EXCERPTED RECORDS →
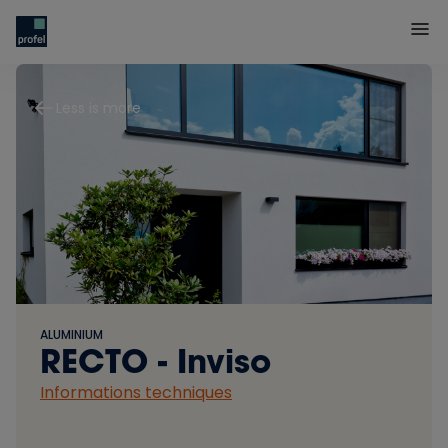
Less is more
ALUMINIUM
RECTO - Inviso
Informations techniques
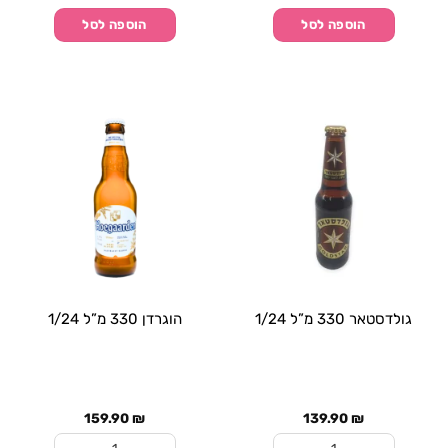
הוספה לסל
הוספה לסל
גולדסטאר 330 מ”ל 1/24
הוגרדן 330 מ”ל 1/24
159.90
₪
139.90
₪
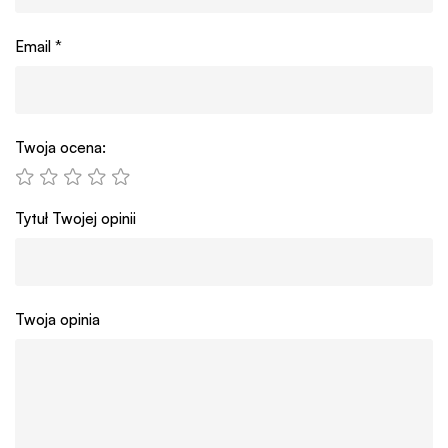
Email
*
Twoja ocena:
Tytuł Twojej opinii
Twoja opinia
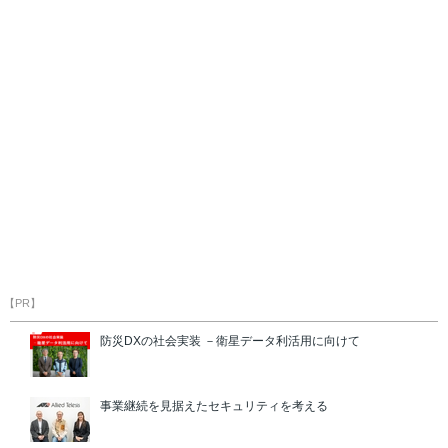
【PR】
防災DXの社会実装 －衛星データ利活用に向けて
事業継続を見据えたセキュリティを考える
--
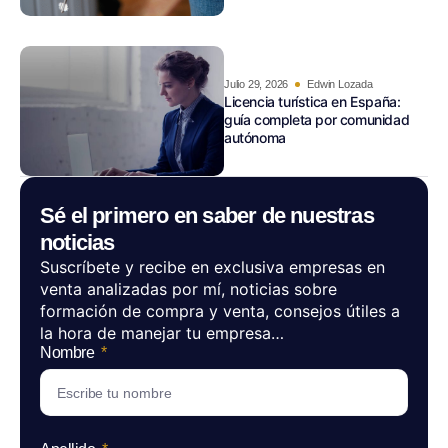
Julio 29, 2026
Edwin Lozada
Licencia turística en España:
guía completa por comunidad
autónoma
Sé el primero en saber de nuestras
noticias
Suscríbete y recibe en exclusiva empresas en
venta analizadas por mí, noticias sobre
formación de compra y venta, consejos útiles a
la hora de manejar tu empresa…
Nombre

PROBLEM TO WORK ON → Among the lines above, count those containing "venta" and give only that count.

SOLUTION TO THE EXERCISE → 2